In pushing the first petition drive and the second effort for 2020, MI Time to Care positions paid sick leave in part as a public health issue, particularly for people who work in restaurants and the foodservice industry when they have to decide between losing a day’s pay or going to work sick.

“Do we want them going to work and exposing people to illness?” said David Waymire, a spokesman for MI Time to Care.

Michigan is the latest state in the U.S. to have a law mandating paid sick time.

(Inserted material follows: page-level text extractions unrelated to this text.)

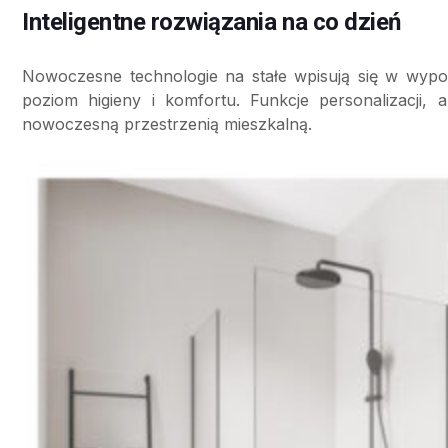
Inteligentne rozwiązania na co dzień
Nowoczesne technologie na stałe wpisują się w wypos
poziom higieny i komfortu. Funkcje personalizacji, 
nowoczesną przestrzenią mieszkalną.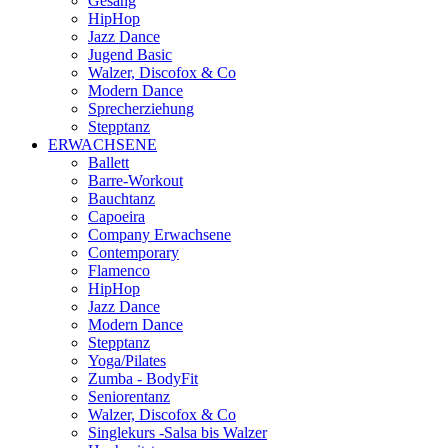
Gesang
HipHop
Jazz Dance
Jugend Basic
Walzer, Discofox & Co
Modern Dance
Sprecherziehung
Stepptanz
ERWACHSENE
Ballett
Barre-Workout
Bauchtanz
Capoeira
Company Erwachsene
Contemporary
Flamenco
HipHop
Jazz Dance
Modern Dance
Stepptanz
Yoga/Pilates
Zumba - BodyFit
Seniorentanz
Walzer, Discofox & Co
Singlekurs -Salsa bis Walzer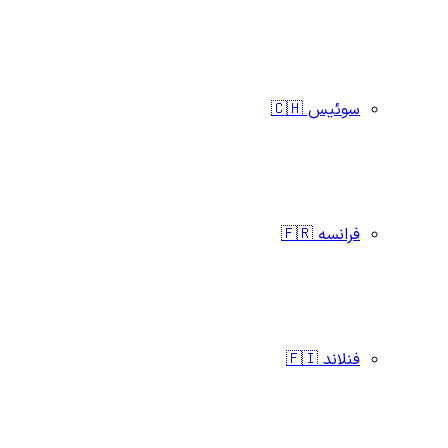
سوئیس 🇨🇭
فرانسه 🇫🇷
فنلاند 🇫🇮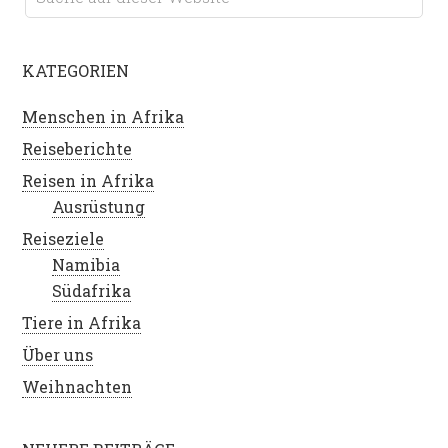
KATEGORIEN
Menschen in Afrika
Reiseberichte
Reisen in Afrika
Ausrüstung
Reiseziele
Namibia
Südafrika
Tiere in Afrika
Über uns
Weihnachten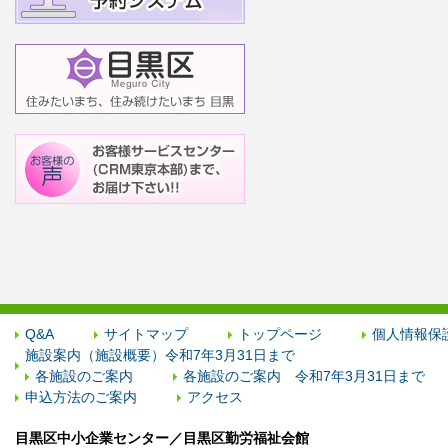
Q&A
サイトマップ
トップページ
個人情報保
施設案内（施設概要）令和7年3月31日まで
各施設のご案内
各施設のご案内 令和7年3月31日まで
申込方法のご案内
アクセス
目黒区中小企業センター／目黒区勤労福祉会館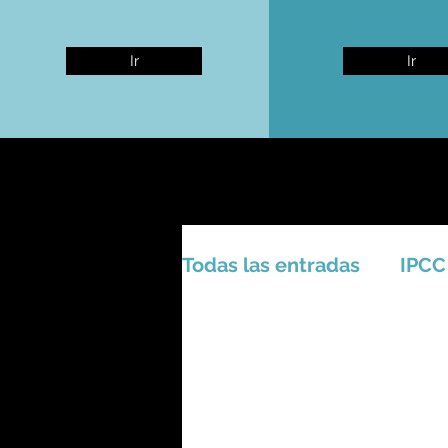
Ir
Ir
Todas las entradas
IPCC
Activismo - Greta - Cien
Amazonas - Selvas trop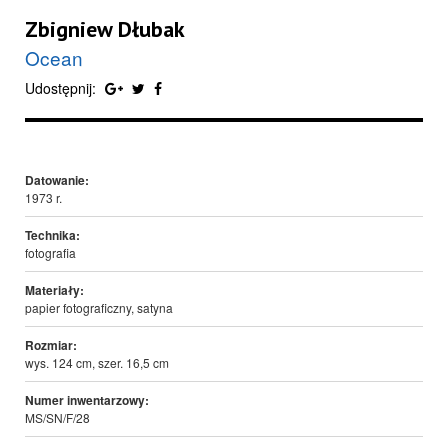
Zbigniew Dłubak
Ocean
Udostępnij:
Datowanie:
1973 r.
Technika:
fotografia
Materiały:
papier fotograficzny, satyna
Rozmiar:
wys. 124 cm, szer. 16,5 cm
Numer inwentarzowy:
MS/SN/F/28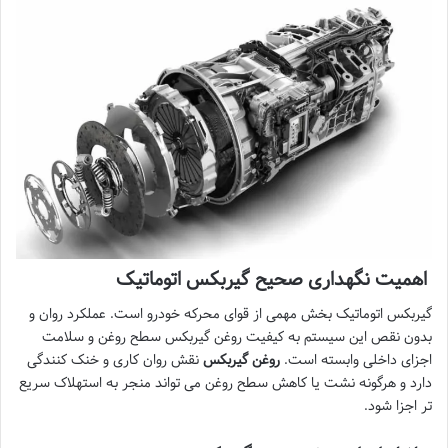
اهمیت نگهداری صحیح گیربکس اتوماتیک
گیربکس اتوماتیک بخش مهمی از قوای محرکه خودرو است. عملکرد روان و
بدون نقص این سیستم به کیفیت روغن گیربکس سطح روغن و سلامت
اجزای داخلی وابسته است.
روغن گیربکس
نقش روان کاری و خنک کنندگی
دارد و هرگونه نشت یا کاهش سطح روغن می تواند منجر به استهلاک سریع
تر اجزا شود.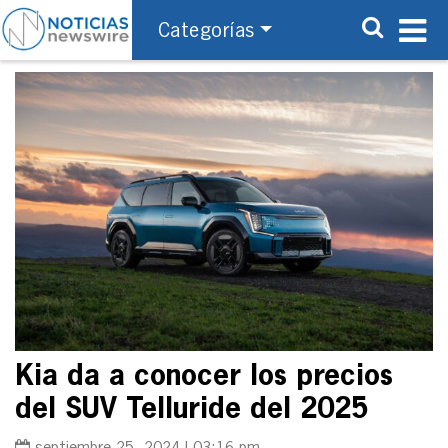
Categorías
Kia da a conocer los precios
del SUV Telluride del 2025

A September report from the Kalamazoo-based W.E. Upjohn Institute for Employment Research noted that support for mandated paid sick leave “has grown substantially in the United States” in the last decade. Several large cities have local laws, along with California, Oregon and Massachusetts. As well, Vermont, Arizona and Washington also recently passed paid sick leave legislation, according to the Upjohn Institute.

The institute analyzed laws in nine cities and four states and concluded that “neither employment nor wage growth has been significantly affected by U.S. sick pay mandates” and that employees, based on how the laws are designed, tend to use their paid sick days responsibly.

“Because earned sick days represent a personalized insurance credit for future health shocks (similar to health savings accounts) that are likely to occur (e.g., flu or disease of child), we expect shirking to play a minimal role for most employees,” the authors wrote in the report.

However, the Upjohn Institute did note its analysis had limitations and that “wages and employment could still be significantly affected due to administrative burdens or psychological effects when employers overestimate the actual relevance for their businesses,” but researchers found “that this was very likely not the case.”